When she shows up for the first committee meeting for Southern University’s Fall fashion show, a fundraiser for underprivileged kids, Caroline’s horrified to discover the insufferable Reed is the committee chairman. While she refuses to tolerate his totalitarian rule of the committee, she’s not sure she’ll survive the month with her heart—and her pride—intact. Just when she thinks she has everything figured out, she finds that her entire life has been redesigned, thanks to Reed Pendergraft.


So, lightning can strike twice in the same place. Denise Grover Swank has once again written an incredible new adult novel full of angst, emotion and math problems. 

In Redesigned, Caroline Hunter meets Reed Pendergraft at a party, and to say that they don't hit it off is putting things mildly. She tells him that she won't date him because he doesn't make enough money and he tells her she's a shallow gold digger. Not really the basis for a lasting and loving relationship. Yet, something about Reed gets under Caroline's skin - so much so that, even when they are forced to work together on a project and every meeting between them ends in disaster, she still finds herself thinking about him all the time. Finally, things get real and so do they, but things in both their pasts could threaten the shaky foundation on which they're standing.

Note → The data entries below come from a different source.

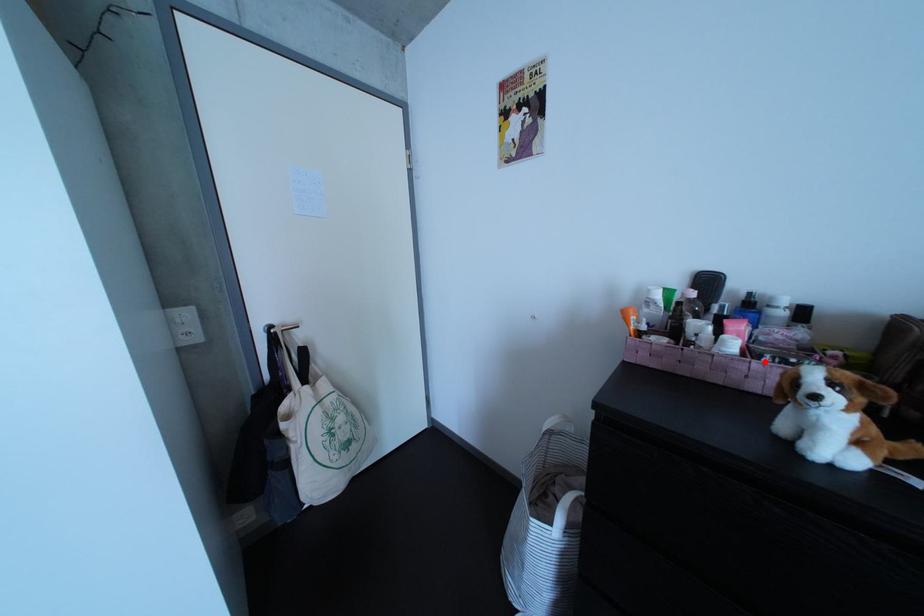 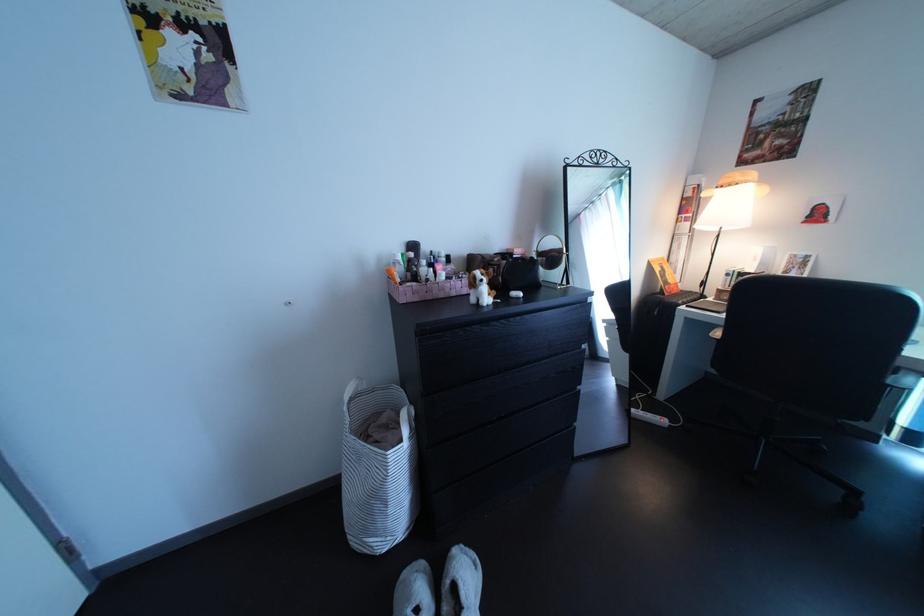 Find the pixel in the second image that matches the highlighted location in the first image.

(464, 286) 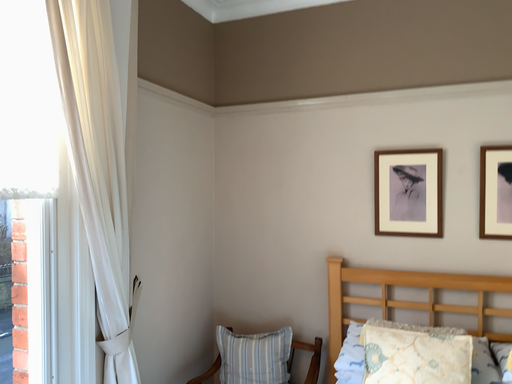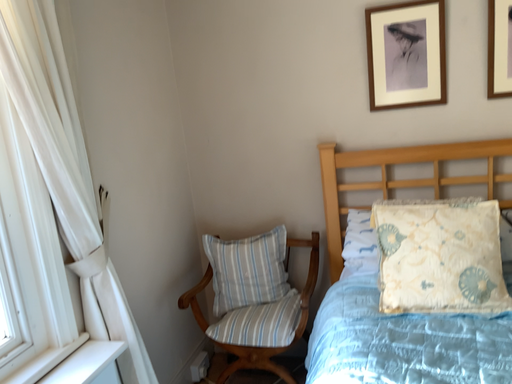 Question: Which way did the camera rotate in the video?

Choices:
 (A) rotated downward
 (B) rotated upward

Answer: (A) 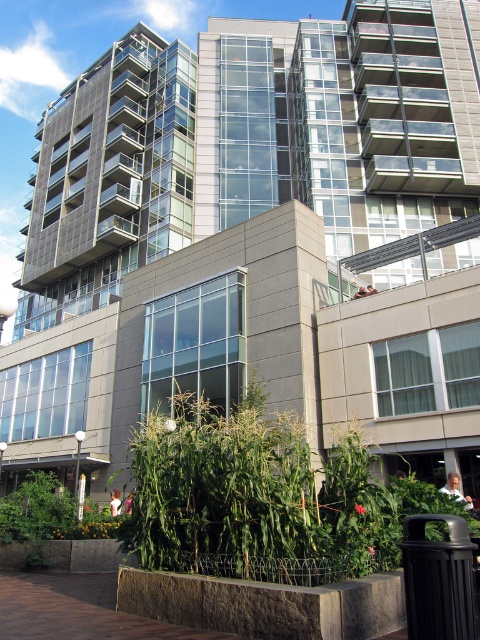 Question: Which of the following is the farthest from the observer?

Choices:
 (A) (51, 480)
 (B) (228, 444)

Answer: (A)

Question: Where is green leafy plant at lower center located in relation to green leafy plant at lower left in the image?

Choices:
 (A) above
 (B) below

Answer: (A)

Question: Does green leafy plant at lower center have a larger size compared to green leafy plant at lower left?

Choices:
 (A) yes
 (B) no

Answer: (B)

Question: Among these points, which one is nearest to the camera?

Choices:
 (A) (10, 518)
 (B) (359, 528)

Answer: (B)

Question: Among these points, which one is farthest from the camera?

Choices:
 (A) (60, 488)
 (B) (302, 538)

Answer: (A)

Question: Where is green leafy plant at lower center located in relation to green leafy plant at lower left in the image?

Choices:
 (A) above
 (B) below

Answer: (A) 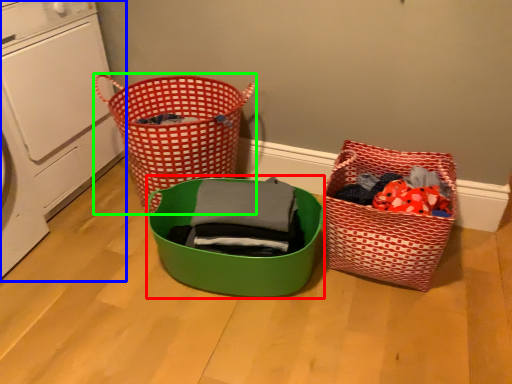 Question: Which is nearer to the basket (highlighted by a red box)? washing machine (highlighted by a blue box) or waste container (highlighted by a green box).

Choices:
 (A) washing machine
 (B) waste container

Answer: (B) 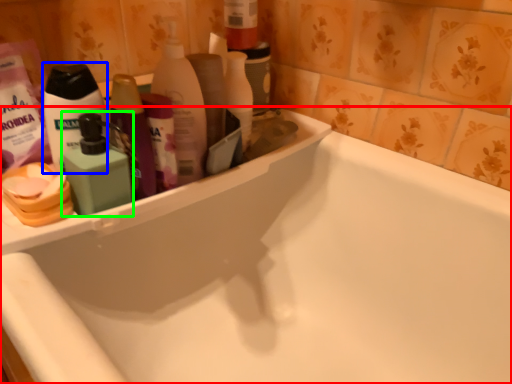 Question: Estimate the real-world distances between objects in this image. Which object is closer to bathtub (highlighted by a red box), toiletry (highlighted by a blue box) or cleaning product (highlighted by a green box)?

Choices:
 (A) toiletry
 (B) cleaning product

Answer: (B) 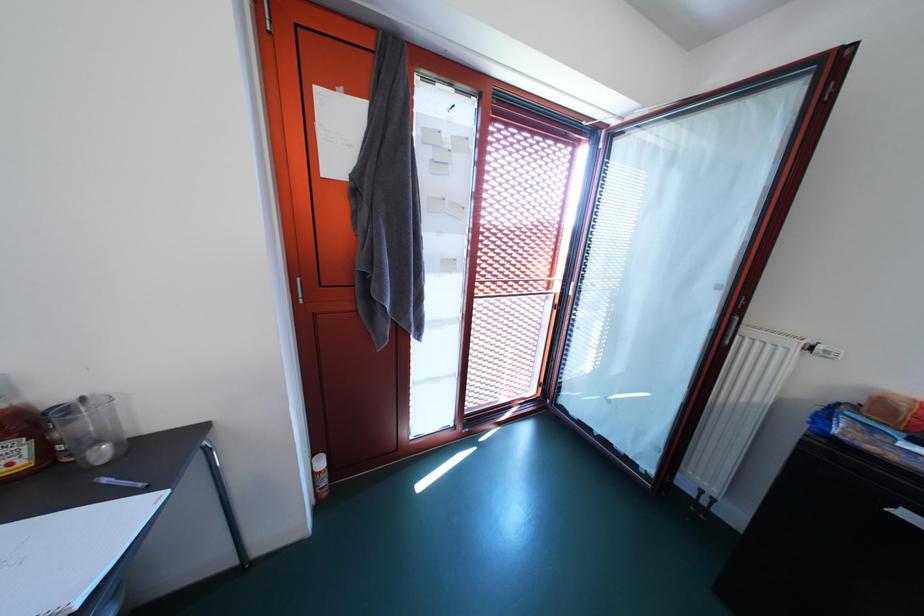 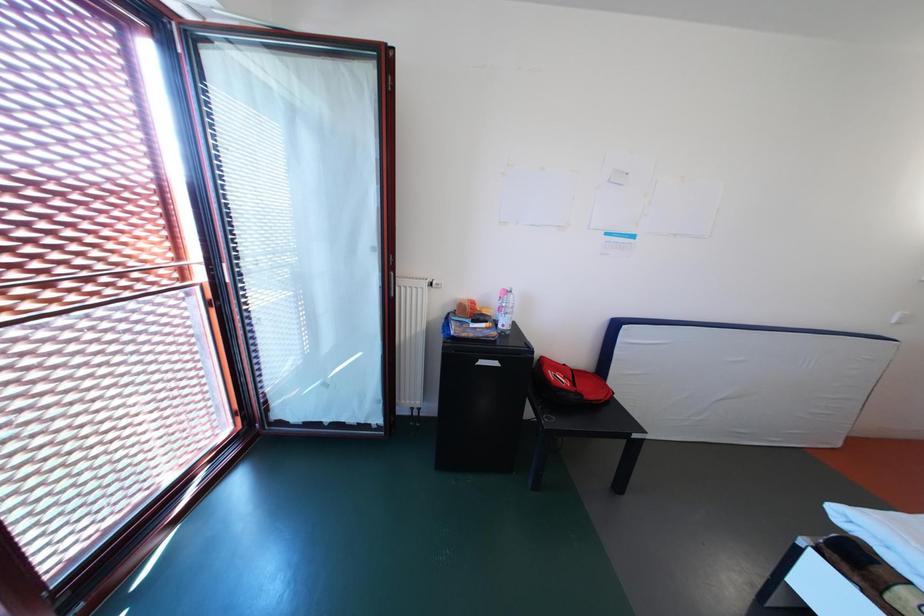 Question: The first image is from the beginning of the video and the second image is from the end. How did the camera likely rotate when shooting the video?

Choices:
 (A) Left
 (B) Right
 (C) Up
 (D) Down

Answer: (B) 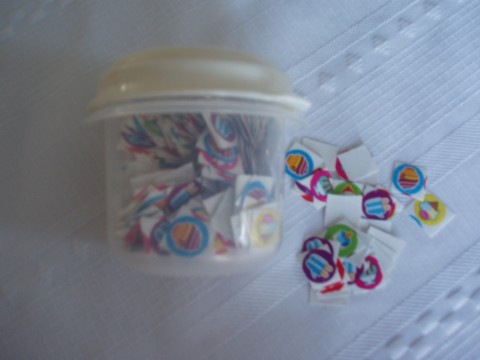 Locate an element on the screen. Image resolution: width=480 pixels, height=360 pixels. cup lid is located at coordinates (200, 76).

My favorite romance stories tend to be those where the guy and the girl start out hating each other. There is a fine line between loving and loathing sometimes. Both require some seriously strong emotion, and it's easy to confuse the two. Maybe that's why insta-love stories really irk me. I love seeing couples really work for their HEAs.

And, perhaps this is why I enjoyed Redesigned so much. Reed and Caroline are really horrible to each other for awhile. So much so that, I was feeling really pissed off after each conversation myself. They engage in low blows and mud slinging so much that I was left wondering how they were going to find themselves in a place where they could finally move past all that and find common ground. And, when that moment came, it was SO much sweeter than if they had made mooney eyes at each other at that very first meeting.

Caroline was hard to like for awhile. She really was a pretty shallow person, even if you could understand her motives for being shallow. It didn't negate the fact that her actions reeked of gold-digging desperation, and it's hard to respect a character like that.

Reed, however - that guy could be the poster child for the hot nerd. Yes, he was awful to Caroline, but I could understand why he acted that way based on how she treated him at first. And, yes, he was overprotective of his sister, but I can respect any guy who goes out of his way to protect those he loves.

Redesigned is told from Caroline's POV only, and there were many instances when I found myself wishing so much that this was a dual POV book. Then again, not knowing what Reed was thinking and doing only added to his mysteriousness and made me all that more curious about what he was hiding. So, I guess it's not really a bad thing.

The pacing of the story was perfect. From the first moment when Reed and Caroline meet (which was in the first chapter) until the very end, there was never any lulls in the story or times when I found myself wanting to skim or skip ahead. And, once they get together, I found I couldn't put the book down. The heat factor was off the charts - I loved the sizzling chemistry, and Denise Grover Swank captured that so well.

One of the best parts of Redesigned is that we saw plenty of Scarlett and Tucker from After Math (Off The Subject #1). Scarlett and Caroline are still BFFs, and now we can see that, because of Scarlett's relationship with Tucker, he and Caroline have a really special relationship too. He's taken on a sort of big brother role with her, and it made my love for Tucker grow even more (and I didn't think that was possible).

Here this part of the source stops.